As Josh and Beth began to meet, then invite and then gather people together in Ortega, God’s grand plan for what would become Refuge Church began to take shape. The Glymphs discovered that Ortega, just like almost every other community, had families that were fostering and adopting. Josh and Beth’s biggest and most visible concern became Refuge Church’s biggest draw.

“People here who were fostering and adopting said, ‘Hey, there’s a family that’s doing what we’re doing. That pastor’s family looks just like ours,’” Josh says. “And that’s how the Lord began to build this church.”

When Refuge Church launched in 2020, one of the first things they did was start a ministry called Seek Refuge. Seek Refuge provides just about everything a fostering or adoptive family in Ortega might need: diapers, car seats, baby toys and even date night childcare.

“Fostering and adoptive families found out that here’s a pastor and a family who’s joining them in the fight,” Josh says. “They saw that, and they came here to get a need met, and through that we built relationships. Next thing we know, they’re in our church on a Sunday.”

A significant percentage of the more than 200 people who now attend Refuge Church are from fostering or adoptive families.

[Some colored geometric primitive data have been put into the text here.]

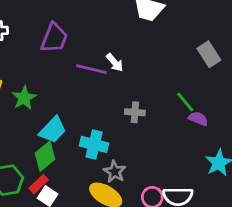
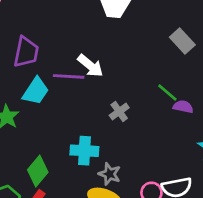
white arrow: (115, 62) -> (90, 66), size x1.4
gray cross: (135, 112) -> (119, 112), turned -30
cyan trapezoid: (53, 130) -> (36, 91), moved

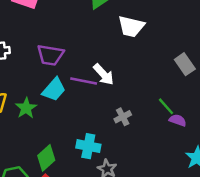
purple trapezoid: (26, 52) -> (50, 55), turned 80

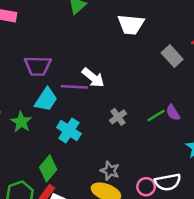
white trapezoid: (131, 26) -> (131, 25), moved
green line: (166, 106) -> (156, 116), moved, turned -72
purple semicircle: (178, 120) -> (173, 113), turned -133
cyan cross: (88, 146) -> (69, 131), moved, turned 30

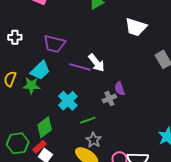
cyan trapezoid: (46, 100) -> (40, 70), moved
purple semicircle: (173, 113) -> (120, 89), moved
green line: (156, 116) -> (88, 120), moved
green star: (21, 122) -> (31, 85), turned 30

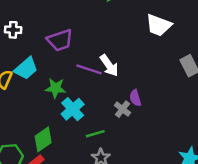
purple trapezoid: (54, 44) -> (60, 40), turned -35
cyan trapezoid: (40, 70) -> (26, 68), moved
green star: (31, 85) -> (56, 88), moved
gray cross: (109, 99) -> (122, 109), turned -32

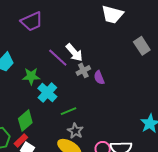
purple trapezoid: (60, 40) -> (32, 21), moved
purple line: (89, 69) -> (58, 58), turned 30
gray cross: (122, 109) -> (83, 70), moved, turned 32

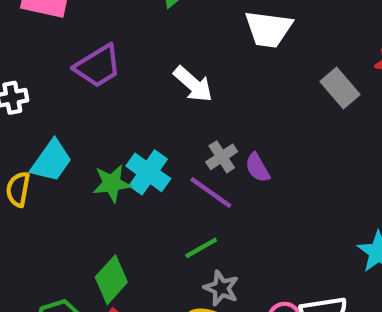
white arrow: (74, 53) -> (193, 84), moved
purple line: (58, 58) -> (211, 192), moved
cyan cross: (47, 93) -> (148, 172), moved

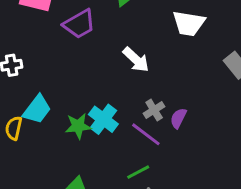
purple trapezoid: (98, 66) -> (79, 24), moved
purple semicircle: (257, 168) -> (178, 118), turned 54

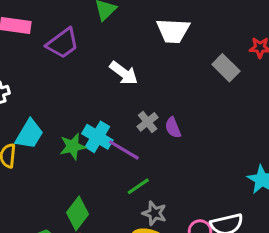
purple semicircle: (178, 118) -> (173, 128), turned -42
purple line: (146, 134) -> (124, 150), moved

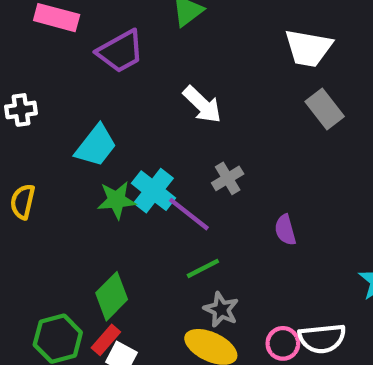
white trapezoid: (173, 31) -> (308, 48), moved
gray rectangle: (226, 68) -> (325, 109), moved
purple semicircle: (173, 128) -> (285, 230), moved
cyan trapezoid: (29, 134) -> (96, 146), moved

The Glymphs never expected to plant a church like this, but now that they’ve done so, they recognize how God had this whole thing planned out from the very beginning.

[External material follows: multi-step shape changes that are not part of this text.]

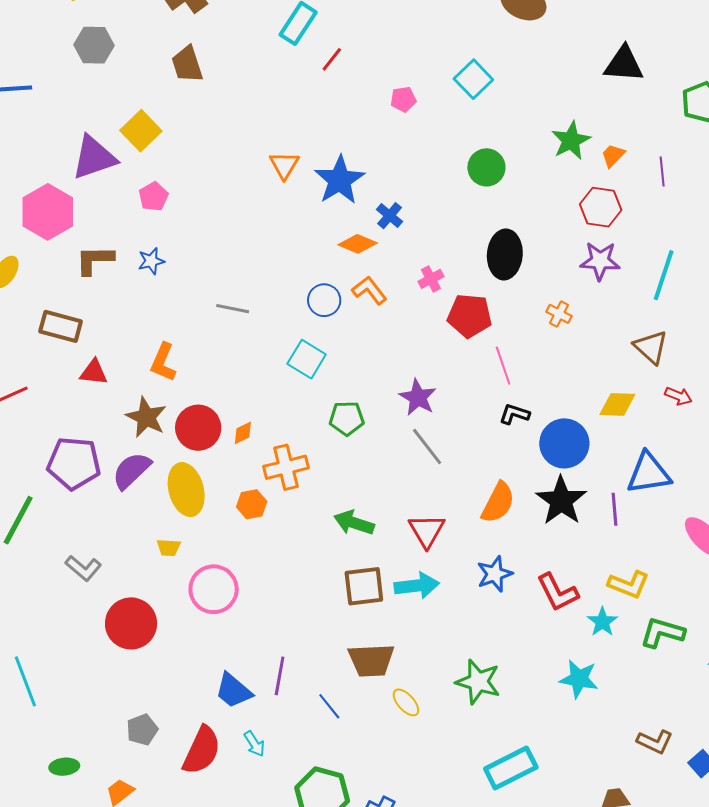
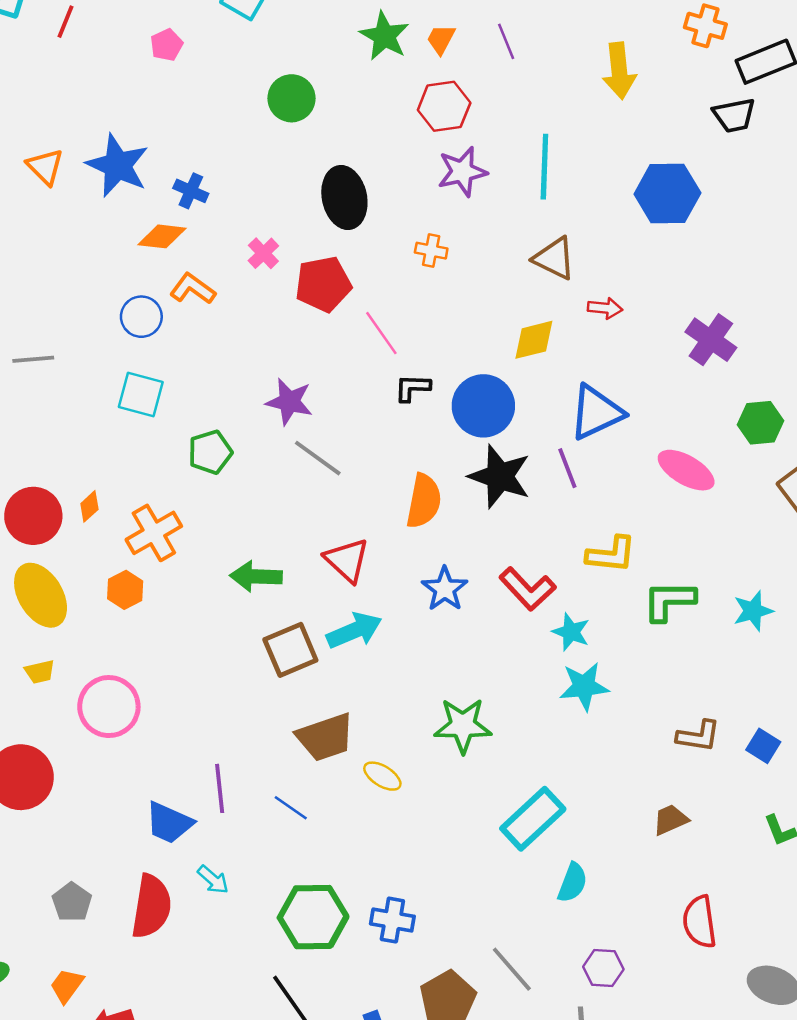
cyan star: (602, 622) -> (571, 632), moved

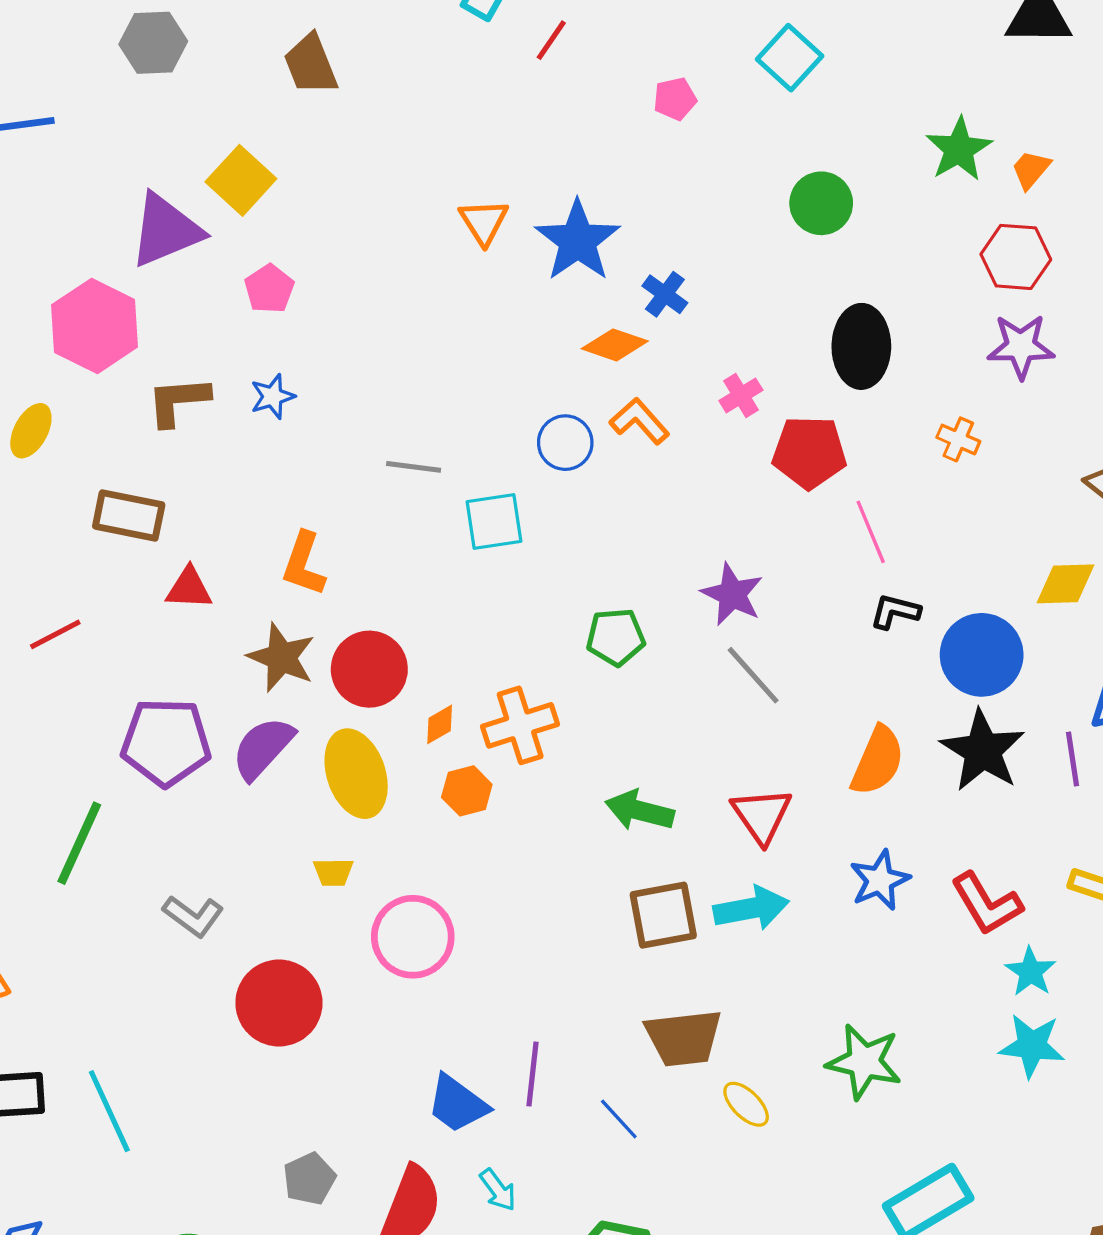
cyan square: (141, 394) -> (494, 521), moved, turned -36
orange diamond: (89, 506) -> (440, 724), moved

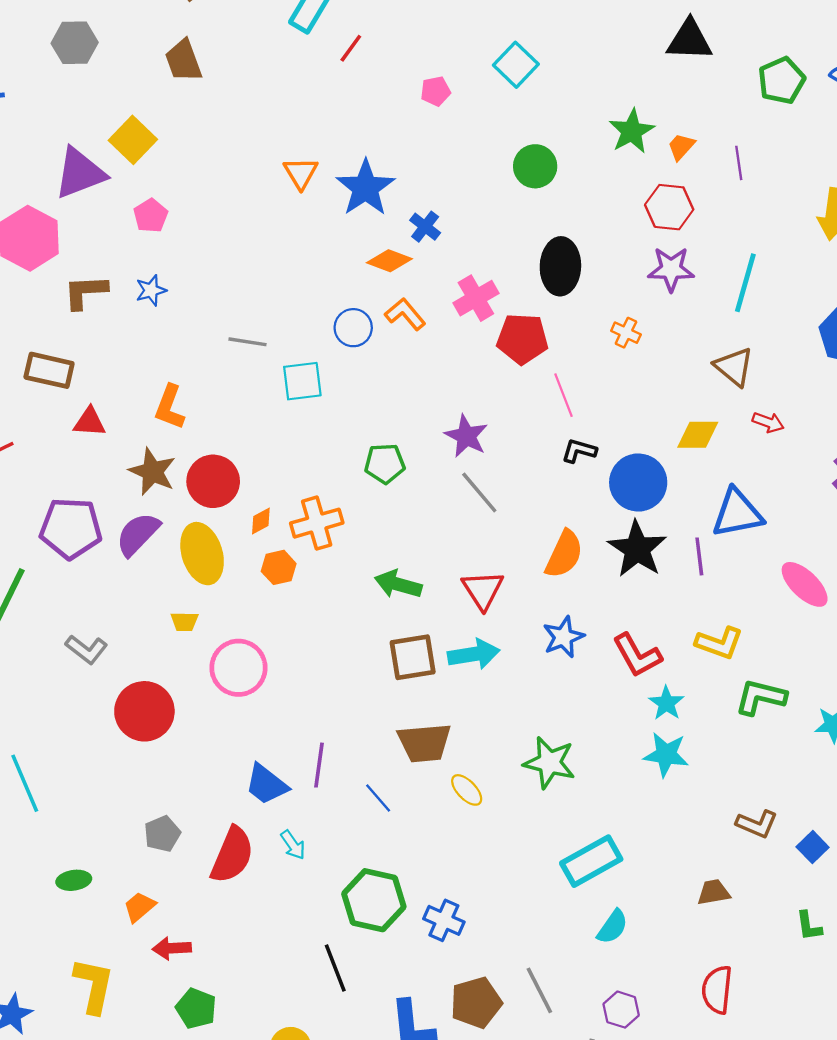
pink cross: (741, 395) -> (476, 298), size x1.5

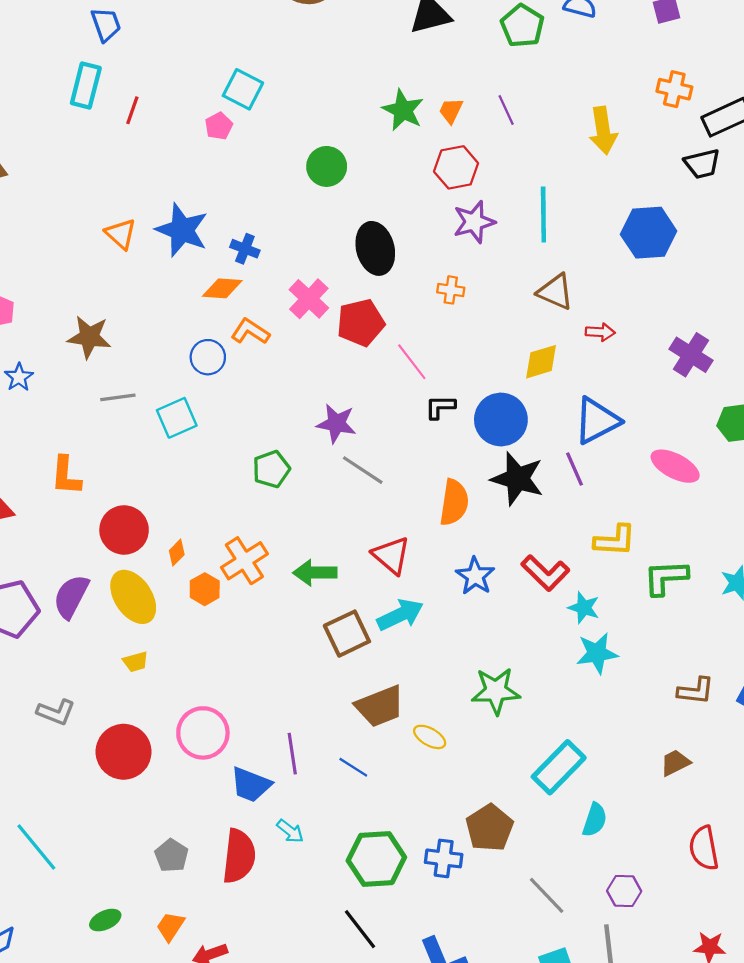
cyan square: (516, 65) -> (243, 89), moved
brown star: (152, 472) -> (89, 337), moved
orange cross: (317, 523) -> (244, 561), moved
pink circle: (238, 668) -> (203, 733), moved
brown pentagon: (476, 1003) -> (490, 828), moved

“We didn’t set out to plant a church for foster and adoptive families,” says Beth. “The Lord just did it. And now that it’s happened, we get to see Him working right in front of our eyes.”

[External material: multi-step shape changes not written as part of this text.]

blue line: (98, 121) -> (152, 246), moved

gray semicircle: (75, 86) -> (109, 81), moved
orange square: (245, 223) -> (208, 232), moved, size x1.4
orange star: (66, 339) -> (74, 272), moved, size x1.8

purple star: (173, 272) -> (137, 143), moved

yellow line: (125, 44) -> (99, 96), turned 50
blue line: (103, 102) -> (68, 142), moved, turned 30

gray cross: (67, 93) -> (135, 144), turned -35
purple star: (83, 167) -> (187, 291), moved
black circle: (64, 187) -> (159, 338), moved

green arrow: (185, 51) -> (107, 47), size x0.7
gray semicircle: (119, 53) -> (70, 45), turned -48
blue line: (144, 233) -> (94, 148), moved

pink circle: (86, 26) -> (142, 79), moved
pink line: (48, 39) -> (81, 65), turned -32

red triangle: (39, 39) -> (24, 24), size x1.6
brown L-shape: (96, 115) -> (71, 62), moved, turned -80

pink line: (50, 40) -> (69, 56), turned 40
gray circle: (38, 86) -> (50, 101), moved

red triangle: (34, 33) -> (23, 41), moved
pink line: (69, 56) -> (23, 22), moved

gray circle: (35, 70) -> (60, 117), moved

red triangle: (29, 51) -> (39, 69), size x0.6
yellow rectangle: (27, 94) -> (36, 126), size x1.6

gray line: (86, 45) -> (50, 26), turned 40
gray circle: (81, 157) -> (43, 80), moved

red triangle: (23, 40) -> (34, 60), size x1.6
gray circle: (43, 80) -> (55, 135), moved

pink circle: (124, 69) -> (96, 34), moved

Southern Baptist’s gifts to the Annie Armstrong Easter Offering helped the Glymphs get Refuge Church up and running. Now in Ortega, where not too long ago churches were few and far between, Josh and Beth are making Jesus known.

“I think about the number of children who come to our church who, if families didn’t say yes to foster care and adoption, those children would never hear about Jesus,” says Josh. “I believe there’s no greater opportunity than this to share the gospel.”

The Annie Armstrong Easter Offering® provides half of NAMB’s annual budget, and 100 percent of the proceeds go to the field. The offering is used for training, support and care for missionaries, like Josh and Beth Glymph, and for evangelism resources.